Grey partridge

  • During the 19th Century, partridges flourished following land enclosure, which gave a patchwork quilt landscape of mixed cropping, and an increasing interest in shooting. By the late 19th and early 20th Century, grey patridge numbers were probably at a high point with more than 1 million pairs in the UK.

    In the 1950s, a sharp decline in numbers followed the introduction of herbicides in cereal growing, a reduction in gamekeepers and some habitat loss through hedgerow margin removal.

    We believe the causes of the grey partridge decline are also common to the loss in numbers of other farmland birds.

  • Here are the four golden rules to help you decide. Don’t shoot wild greys:

    • unless the autumn population is counted at over 20 birds per 250 acres (100 hectares)
    • when they are in pairs
    • by accident, i.e. when shooting redlegs or pheasants – special care is needed when driving redleg partridges
    • unless you also engage in the habitat enhancement, predation control and regularly assess their numbers and breeding performance
  • Yes. Our research has proved that effective predation control can easily treble grey partridge numbers in a few years.

    Reducing foxes, crows and small ground predators such as stoats and rats in the breeding and pre-breeding seasons is especially important. However, labour is expensive, i.e. professional keepers, and amateurs rarely have the expertise and time to be effective over a big area.

  • The fact is that wild grey partridges are more abundant where they are conserved for shooting.

    Denying those who do most to provide habitat and control predation the right to ‘harvest’ grey partridges when there is a shootable surplus would, at a stroke, eliminate much of the hard work and habitat that is created to conserve them. There would then be fewer partridges, not more.

  • This is a common view, but our research suggests that releasing game farm stock into a wild population may be counter-productive. This is probably because the released birds are not likely to be good mothers.

    If they take territories that could have been occupied by truly wild stock the exercise may therefore be damaging. Where no wild greys exist, there is a better reason to restock.

  • There is no hard evidence of this, but redlegs may be detrimental in some circumstances.

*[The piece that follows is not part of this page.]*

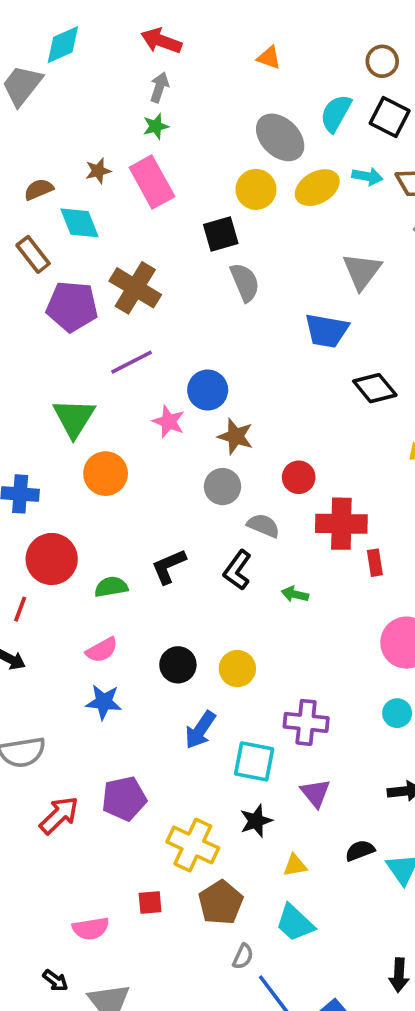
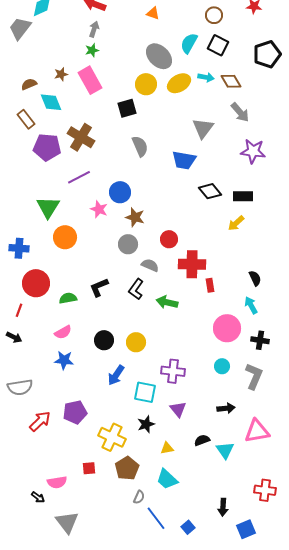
gray semicircle: (245, 282) -> (140, 146), moved
green arrow: (295, 594) -> (167, 302), size x1.5
black arrow: (55, 981) -> (38, 497), moved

    Generally, the grey partridge is a more aggressive bird, but in the spring redlegs may dump their eggs into grey nests, resulting in incomplete or disrupted incubation of the grey eggs.

    Unless special measures are taken to avoid it, greys can be shot by mistake, especially on redleg days, but also by inexperienced guns on pheasant days.

  • The key count is carried out in the early autumn, immediately after harvest on arable ground, and any time after mid-August elsewhere. Try to complete the count before mid-September before the young birds moult into adult plumage. Drive round the whole area, field at a time, in early morning or late evening recording single birds, pairs and the size of all coveys.

    A pair of x10 binoculars are essential and two bird spotters in a vehicle are better than one. Try to establish which are young and which are old birds, and which are the males and females among the old birds. From this you can work out breeding success.

    Do not consider shooting unless you have more than than 20 birds per 250 acres and in poor breeding years do not shoot at all. Even in good years never shoot more than 30% of the stock.

    Why not submit your count to the Trust's long-running Partridge Count Scheme and benefit from the free information it provides?

  • Yes. The various stewardship schemes, operated separately for England and Wales, Scotland and Northern Ireland, give grants for hedgerows, as well as for conservation headlands, beetle banks and wild-bird seed mixes.

    Remember, one can also establish wild bird cover on set-aside ground.

  • Tell guns what to look out for. Greys usually fly in coveys until they pair up in January, while redlegs may fly in large, more loose packs, but often in singles.

    This alone may not be enough, so try to develop a system of signals from the beaters, and in particular the flankers, to warn guns of approaching grey partridges. Loud ‘thunderer’ whistles could indicate greys are coming so guns should only shoot if they are absolutely certain of redlegs over in the 15 seconds after a whistle blast. This technique has proved very effective.